> **Listed records**
<<<<

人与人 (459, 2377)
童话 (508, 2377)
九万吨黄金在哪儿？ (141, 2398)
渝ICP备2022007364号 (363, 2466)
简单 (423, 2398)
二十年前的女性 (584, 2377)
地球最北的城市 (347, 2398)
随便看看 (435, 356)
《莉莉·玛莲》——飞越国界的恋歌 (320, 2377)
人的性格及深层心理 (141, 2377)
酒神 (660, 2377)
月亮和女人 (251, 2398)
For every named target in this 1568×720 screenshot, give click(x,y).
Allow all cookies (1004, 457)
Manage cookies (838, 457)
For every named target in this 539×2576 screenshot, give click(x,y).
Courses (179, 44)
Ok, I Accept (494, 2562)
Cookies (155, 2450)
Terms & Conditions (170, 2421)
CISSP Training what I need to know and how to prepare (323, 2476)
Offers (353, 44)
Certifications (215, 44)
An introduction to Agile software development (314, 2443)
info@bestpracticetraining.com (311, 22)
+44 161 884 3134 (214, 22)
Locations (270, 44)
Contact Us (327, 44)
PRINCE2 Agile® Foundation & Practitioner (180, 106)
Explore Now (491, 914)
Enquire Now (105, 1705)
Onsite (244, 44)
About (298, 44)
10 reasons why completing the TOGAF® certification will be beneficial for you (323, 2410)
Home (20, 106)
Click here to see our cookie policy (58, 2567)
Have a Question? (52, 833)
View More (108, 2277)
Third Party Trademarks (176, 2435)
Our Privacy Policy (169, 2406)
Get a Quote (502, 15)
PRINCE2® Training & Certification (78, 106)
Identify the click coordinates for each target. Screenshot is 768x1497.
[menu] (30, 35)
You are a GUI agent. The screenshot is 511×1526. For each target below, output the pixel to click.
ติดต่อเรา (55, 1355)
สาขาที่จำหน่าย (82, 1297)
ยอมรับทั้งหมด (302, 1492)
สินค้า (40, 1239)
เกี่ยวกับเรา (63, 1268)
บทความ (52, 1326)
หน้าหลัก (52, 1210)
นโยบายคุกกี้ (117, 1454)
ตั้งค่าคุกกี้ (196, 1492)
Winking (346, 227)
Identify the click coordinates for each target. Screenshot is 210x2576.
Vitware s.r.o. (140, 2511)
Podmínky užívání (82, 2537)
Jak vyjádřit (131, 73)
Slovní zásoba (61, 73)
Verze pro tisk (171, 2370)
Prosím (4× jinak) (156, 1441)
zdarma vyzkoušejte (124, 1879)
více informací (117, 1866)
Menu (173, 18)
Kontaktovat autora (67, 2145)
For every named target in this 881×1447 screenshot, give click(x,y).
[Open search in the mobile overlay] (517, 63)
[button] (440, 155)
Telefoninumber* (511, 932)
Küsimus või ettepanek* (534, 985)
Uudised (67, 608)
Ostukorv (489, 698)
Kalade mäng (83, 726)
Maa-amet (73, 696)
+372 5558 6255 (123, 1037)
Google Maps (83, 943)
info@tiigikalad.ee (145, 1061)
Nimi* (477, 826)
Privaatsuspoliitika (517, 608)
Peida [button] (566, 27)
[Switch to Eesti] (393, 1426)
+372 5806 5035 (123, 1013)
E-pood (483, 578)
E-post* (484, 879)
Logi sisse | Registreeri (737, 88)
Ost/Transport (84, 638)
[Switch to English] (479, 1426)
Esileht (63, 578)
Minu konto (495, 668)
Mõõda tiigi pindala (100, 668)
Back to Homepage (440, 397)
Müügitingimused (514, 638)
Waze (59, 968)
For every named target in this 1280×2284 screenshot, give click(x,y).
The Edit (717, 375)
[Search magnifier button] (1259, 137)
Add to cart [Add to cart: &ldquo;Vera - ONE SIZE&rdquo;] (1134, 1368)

>>>>

> **Task prompt**
The whole of the material above should be written out again, exactly.

> **Solution for this task**
人与人 (459, 2377)
童话 (508, 2377)
九万吨黄金在哪儿？ (141, 2398)
渝ICP备2022007364号 (363, 2466)
简单 (423, 2398)
二十年前的女性 (584, 2377)
地球最北的城市 (347, 2398)
随便看看 (435, 356)
《莉莉·玛莲》——飞越国界的恋歌 (320, 2377)
人的性格及深层心理 (141, 2377)
酒神 (660, 2377)
月亮和女人 (251, 2398)
For every named target in this 1568×720 screenshot, give click(x,y).
Allow all cookies (1004, 457)
Manage cookies (838, 457)
For every named target in this 539×2576 screenshot, give click(x,y).
Courses (179, 44)
Ok, I Accept (494, 2562)
Cookies (155, 2450)
Terms & Conditions (170, 2421)
CISSP Training what I need to know and how to prepare (323, 2476)
Offers (353, 44)
Certifications (215, 44)
An introduction to Agile software development (314, 2443)
info@bestpracticetraining.com (311, 22)
+44 161 884 3134 (214, 22)
Locations (270, 44)
Contact Us (327, 44)
PRINCE2 Agile® Foundation & Practitioner (180, 106)
Explore Now (491, 914)
Enquire Now (105, 1705)
Onsite (244, 44)
About (298, 44)
10 reasons why completing the TOGAF® certification will be beneficial for you (323, 2410)
Home (20, 106)
Click here to see our cookie policy (58, 2567)
Have a Question? (52, 833)
View More (108, 2277)
Third Party Trademarks (176, 2435)
Our Privacy Policy (169, 2406)
Get a Quote (502, 15)
PRINCE2® Training & Certification (78, 106)
Identify the click coordinates for each target. Screenshot is 768x1497.
[menu] (30, 35)
You are a GUI agent. The screenshot is 511×1526. For each target below, output the pixel to click.
ติดต่อเรา (55, 1355)
สาขาที่จำหน่าย (82, 1297)
ยอมรับทั้งหมด (302, 1492)
สินค้า (40, 1239)
เกี่ยวกับเรา (63, 1268)
บทความ (52, 1326)
หน้าหลัก (52, 1210)
นโยบายคุกกี้ (117, 1454)
ตั้งค่าคุกกี้ (196, 1492)
Winking (346, 227)
Identify the click coordinates for each target. Screenshot is 210x2576.
Vitware s.r.o. (140, 2511)
Podmínky užívání (82, 2537)
Jak vyjádřit (131, 73)
Slovní zásoba (61, 73)
Verze pro tisk (171, 2370)
Prosím (4× jinak) (156, 1441)
zdarma vyzkoušejte (124, 1879)
více informací (117, 1866)
Menu (173, 18)
Kontaktovat autora (67, 2145)
For every named target in this 881×1447 screenshot, give click(x,y).
[Open search in the mobile overlay] (517, 63)
[button] (440, 155)
Telefoninumber* (511, 932)
Küsimus või ettepanek* (534, 985)
Uudised (67, 608)
Ostukorv (489, 698)
Kalade mäng (83, 726)
Maa-amet (73, 696)
+372 5558 6255 (123, 1037)
Google Maps (83, 943)
info@tiigikalad.ee (145, 1061)
Nimi* (477, 826)
Privaatsuspoliitika (517, 608)
Peida [button] (566, 27)
[Switch to Eesti] (393, 1426)
+372 5806 5035 (123, 1013)
E-pood (483, 578)
E-post* (484, 879)
Logi sisse | Registreeri (737, 88)
Ost/Transport (84, 638)
[Switch to English] (479, 1426)
Esileht (63, 578)
Minu konto (495, 668)
Mõõda tiigi pindala (100, 668)
Back to Homepage (440, 397)
Müügitingimused (514, 638)
Waze (59, 968)
For every named target in this 1280×2284 screenshot, give click(x,y).
The Edit (717, 375)
[Search magnifier button] (1259, 137)
Add to cart [Add to cart: &ldquo;Vera - ONE SIZE&rdquo;] (1134, 1368)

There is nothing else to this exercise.